Task ->
Exactly how many lines in this material contain the string "Rural"? Reply with the number alone.

Data supplied ->
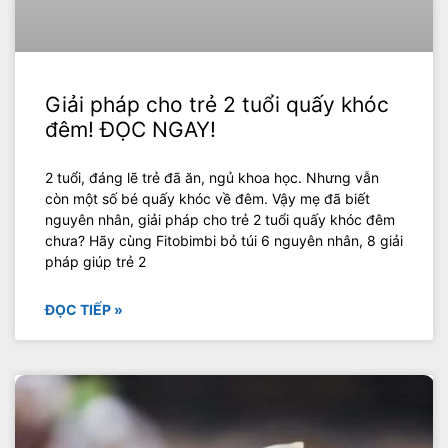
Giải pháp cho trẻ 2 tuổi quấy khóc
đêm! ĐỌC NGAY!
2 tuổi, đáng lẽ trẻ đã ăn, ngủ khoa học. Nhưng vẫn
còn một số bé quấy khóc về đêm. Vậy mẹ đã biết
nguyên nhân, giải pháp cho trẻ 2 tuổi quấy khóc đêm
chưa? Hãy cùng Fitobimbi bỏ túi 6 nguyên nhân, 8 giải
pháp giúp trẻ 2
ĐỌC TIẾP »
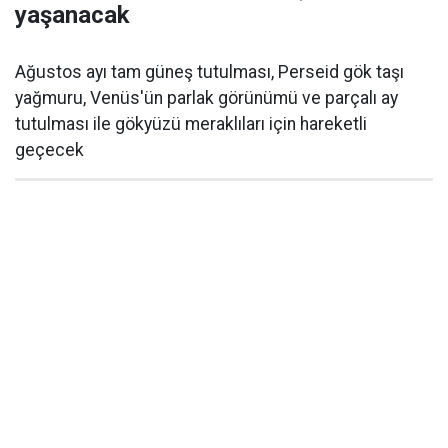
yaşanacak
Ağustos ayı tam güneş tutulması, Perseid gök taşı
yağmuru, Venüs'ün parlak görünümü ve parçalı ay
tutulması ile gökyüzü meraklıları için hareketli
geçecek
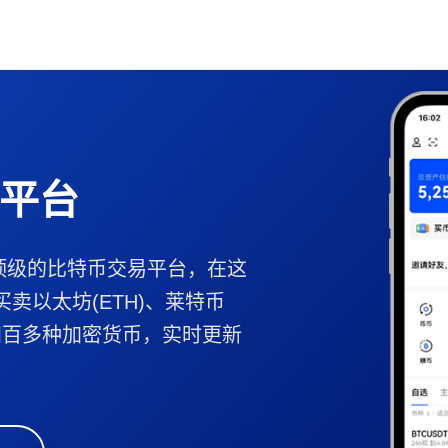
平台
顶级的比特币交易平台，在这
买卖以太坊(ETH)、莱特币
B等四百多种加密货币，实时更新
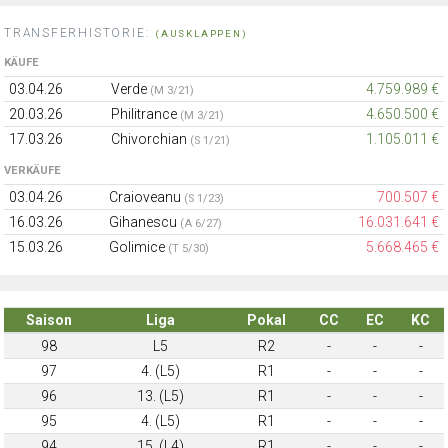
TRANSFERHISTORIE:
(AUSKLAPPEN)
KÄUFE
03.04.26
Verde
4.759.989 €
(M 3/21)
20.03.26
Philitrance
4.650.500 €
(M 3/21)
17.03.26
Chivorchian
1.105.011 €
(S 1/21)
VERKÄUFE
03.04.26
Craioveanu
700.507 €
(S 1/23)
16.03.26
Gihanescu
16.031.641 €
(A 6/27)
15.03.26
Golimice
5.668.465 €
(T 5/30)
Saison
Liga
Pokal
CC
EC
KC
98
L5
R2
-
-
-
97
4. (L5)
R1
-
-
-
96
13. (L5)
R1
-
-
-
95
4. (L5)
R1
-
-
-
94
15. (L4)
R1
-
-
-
...
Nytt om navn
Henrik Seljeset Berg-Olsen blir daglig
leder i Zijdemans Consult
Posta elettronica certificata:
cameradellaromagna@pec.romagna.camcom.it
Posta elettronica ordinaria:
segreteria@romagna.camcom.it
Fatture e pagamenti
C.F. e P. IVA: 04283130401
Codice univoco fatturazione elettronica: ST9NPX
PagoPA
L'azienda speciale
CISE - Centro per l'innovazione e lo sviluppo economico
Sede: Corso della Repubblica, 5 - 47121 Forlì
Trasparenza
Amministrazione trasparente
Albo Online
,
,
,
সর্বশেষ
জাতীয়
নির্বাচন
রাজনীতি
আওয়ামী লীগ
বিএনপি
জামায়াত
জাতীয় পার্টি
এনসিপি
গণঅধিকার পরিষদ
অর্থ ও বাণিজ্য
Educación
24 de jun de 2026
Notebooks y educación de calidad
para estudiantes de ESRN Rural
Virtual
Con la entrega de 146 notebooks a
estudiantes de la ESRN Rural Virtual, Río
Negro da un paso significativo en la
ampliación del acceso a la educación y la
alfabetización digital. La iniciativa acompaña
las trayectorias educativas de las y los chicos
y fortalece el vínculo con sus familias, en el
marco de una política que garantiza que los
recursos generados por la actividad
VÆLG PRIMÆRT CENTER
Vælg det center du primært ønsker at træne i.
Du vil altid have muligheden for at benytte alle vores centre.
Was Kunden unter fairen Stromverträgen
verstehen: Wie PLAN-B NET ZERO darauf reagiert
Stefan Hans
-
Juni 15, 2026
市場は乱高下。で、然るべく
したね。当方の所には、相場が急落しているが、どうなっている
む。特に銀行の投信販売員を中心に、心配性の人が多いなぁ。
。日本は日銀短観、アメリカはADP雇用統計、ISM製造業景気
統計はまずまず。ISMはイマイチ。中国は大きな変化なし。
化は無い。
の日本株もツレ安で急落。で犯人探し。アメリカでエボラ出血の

Solution to the exercise ->
2